Set every entry down again, unchanged, picture-free.

Data supplied =>

----------------

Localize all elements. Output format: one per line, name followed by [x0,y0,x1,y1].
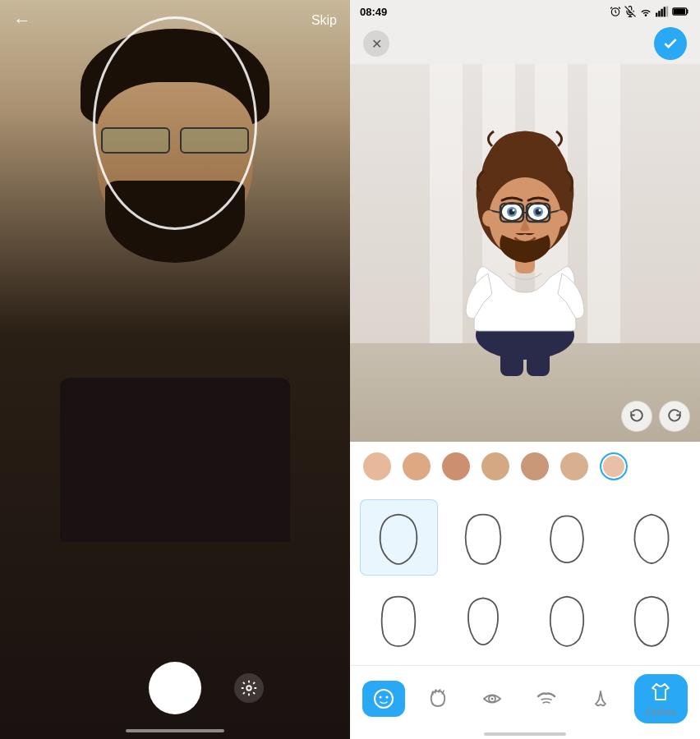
avatar-preview [350,64,700,442]
clothes-nav-label: Clothes [646,707,676,717]
close-button[interactable]: ✕ [363,30,389,57]
avatar-character [443,97,607,376]
clothes-nav-icon [649,681,672,704]
skin-color-3[interactable] [442,452,470,480]
home-indicator-avatar [484,732,566,736]
skip-button[interactable]: Skip [311,13,337,28]
face-nav-icon [372,687,395,710]
nav-item-brows[interactable] [525,681,568,717]
alarm-icon [610,6,621,17]
nav-item-eyes[interactable] [471,681,513,717]
undo-button[interactable] [621,401,652,432]
mute-icon [624,6,636,17]
face-shape-7[interactable] [528,582,606,657]
redo-button[interactable] [659,401,690,432]
face-shape-4[interactable] [613,499,691,576]
face-shape-grid [350,491,700,665]
svg-point-35 [386,695,389,698]
undo-icon [629,409,644,424]
back-button[interactable]: ← [13,10,31,31]
svg-rect-11 [674,9,685,15]
skin-color-selector [350,442,700,491]
glasses-silhouette [93,127,257,152]
camera-panel: ← Skip [0,0,350,739]
confirm-button[interactable] [654,27,687,60]
battery-icon [672,7,690,16]
checkmark-icon [662,35,679,52]
svg-point-32 [555,210,568,227]
nose-nav-icon [589,687,612,710]
nav-item-face[interactable] [362,681,405,717]
body-silhouette [60,378,290,542]
wifi-icon [639,7,652,16]
svg-rect-7 [661,9,662,17]
eyes-nav-icon [481,687,504,710]
signal-icon [656,6,669,17]
svg-rect-6 [658,11,660,16]
brows-nav-icon [535,687,558,710]
camera-switch-button[interactable] [234,673,264,703]
avatar-svg [443,97,607,376]
svg-point-21 [513,209,515,212]
redo-icon [667,409,682,424]
svg-point-37 [491,697,494,700]
face-detection-oval [93,16,257,230]
face-shape-6[interactable] [444,582,523,657]
undo-redo-controls [621,401,690,432]
svg-point-33 [375,690,393,708]
avatar-panel: 08:49 [350,0,700,739]
nav-item-hair[interactable] [417,681,459,717]
skin-color-6[interactable] [560,452,588,480]
svg-rect-8 [664,7,665,16]
nav-item-clothes[interactable]: Clothes [634,674,688,723]
skin-color-2[interactable] [403,452,431,480]
camera-controls [0,662,350,714]
skin-color-4[interactable] [481,452,509,480]
status-bar: 08:49 [350,0,700,23]
svg-rect-13 [500,327,523,376]
svg-point-25 [539,209,541,212]
nav-item-nose[interactable] [579,681,622,717]
svg-rect-9 [666,7,668,17]
hair-nav-icon [426,687,449,710]
face-shape-1[interactable] [360,499,438,576]
home-indicator-camera [126,729,224,732]
shutter-button[interactable] [149,662,201,714]
status-icons [610,6,690,17]
svg-point-34 [380,695,382,698]
face-shape-5[interactable] [360,582,438,657]
skin-color-1[interactable] [363,452,391,480]
skin-color-7[interactable] [600,452,628,480]
status-time: 08:49 [360,6,387,18]
svg-point-0 [246,686,251,691]
face-shape-8[interactable] [613,582,691,657]
bottom-navigation: Clothes [350,665,700,739]
svg-point-31 [482,210,495,227]
face-shape-2[interactable] [444,499,523,576]
skin-color-5[interactable] [521,452,549,480]
face-shape-3[interactable] [528,499,606,576]
svg-rect-14 [527,327,550,376]
camera-top-bar: ← Skip [0,0,350,41]
avatar-top-bar: ✕ [350,23,700,64]
svg-rect-5 [656,13,657,17]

----------------

Result of the task =>
Localize all elements. Output format: one per line, name followed by [x0,y0,x1,y1].
avatar-preview [350,64,700,442]
clothes-nav-label: Clothes [646,707,676,717]
close-button[interactable]: ✕ [363,30,389,57]
avatar-character [443,97,607,376]
clothes-nav-icon [649,681,672,704]
skin-color-3[interactable] [442,452,470,480]
home-indicator-avatar [484,732,566,736]
skip-button[interactable]: Skip [311,13,337,28]
face-nav-icon [372,687,395,710]
nav-item-brows[interactable] [525,681,568,717]
alarm-icon [610,6,621,17]
nav-item-eyes[interactable] [471,681,513,717]
undo-button[interactable] [621,401,652,432]
mute-icon [624,6,636,17]
face-shape-7[interactable] [528,582,606,657]
redo-button[interactable] [659,401,690,432]
face-shape-4[interactable] [613,499,691,576]
face-shape-grid [350,491,700,665]
svg-point-35 [386,695,389,698]
undo-icon [629,409,644,424]
back-button[interactable]: ← [13,10,31,31]
svg-rect-11 [674,9,685,15]
skin-color-selector [350,442,700,491]
glasses-silhouette [93,127,257,152]
camera-panel: ← Skip [0,0,350,739]
confirm-button[interactable] [654,27,687,60]
battery-icon [672,7,690,16]
checkmark-icon [662,35,679,52]
svg-point-32 [555,210,568,227]
nose-nav-icon [589,687,612,710]
nav-item-face[interactable] [362,681,405,717]
body-silhouette [60,378,290,542]
wifi-icon [639,7,652,16]
svg-rect-7 [661,9,662,17]
eyes-nav-icon [481,687,504,710]
signal-icon [656,6,669,17]
svg-rect-6 [658,11,660,16]
brows-nav-icon [535,687,558,710]
camera-switch-button[interactable] [234,673,264,703]
avatar-svg [443,97,607,376]
svg-point-21 [513,209,515,212]
redo-icon [667,409,682,424]
svg-point-37 [491,697,494,700]
face-detection-oval [93,16,257,230]
face-shape-6[interactable] [444,582,523,657]
undo-redo-controls [621,401,690,432]
svg-point-33 [375,690,393,708]
avatar-panel: 08:49 [350,0,700,739]
nav-item-hair[interactable] [417,681,459,717]
skin-color-6[interactable] [560,452,588,480]
svg-rect-8 [664,7,665,16]
nav-item-clothes[interactable]: Clothes [634,674,688,723]
skin-color-2[interactable] [403,452,431,480]
camera-controls [0,662,350,714]
skin-color-4[interactable] [481,452,509,480]
status-bar: 08:49 [350,0,700,23]
svg-rect-13 [500,327,523,376]
svg-point-25 [539,209,541,212]
nav-item-nose[interactable] [579,681,622,717]
svg-rect-9 [666,7,668,17]
hair-nav-icon [426,687,449,710]
face-shape-1[interactable] [360,499,438,576]
home-indicator-camera [126,729,224,732]
shutter-button[interactable] [149,662,201,714]
status-icons [610,6,690,17]
svg-point-34 [380,695,382,698]
face-shape-5[interactable] [360,582,438,657]
skin-color-1[interactable] [363,452,391,480]
skin-color-7[interactable] [600,452,628,480]
status-time: 08:49 [360,6,387,18]
svg-point-0 [246,686,251,691]
face-shape-8[interactable] [613,582,691,657]
bottom-navigation: Clothes [350,665,700,739]
svg-point-31 [482,210,495,227]
face-shape-2[interactable] [444,499,523,576]
skin-color-5[interactable] [521,452,549,480]
face-shape-3[interactable] [528,499,606,576]
svg-rect-14 [527,327,550,376]
camera-top-bar: ← Skip [0,0,350,41]
avatar-top-bar: ✕ [350,23,700,64]
svg-rect-5 [656,13,657,17]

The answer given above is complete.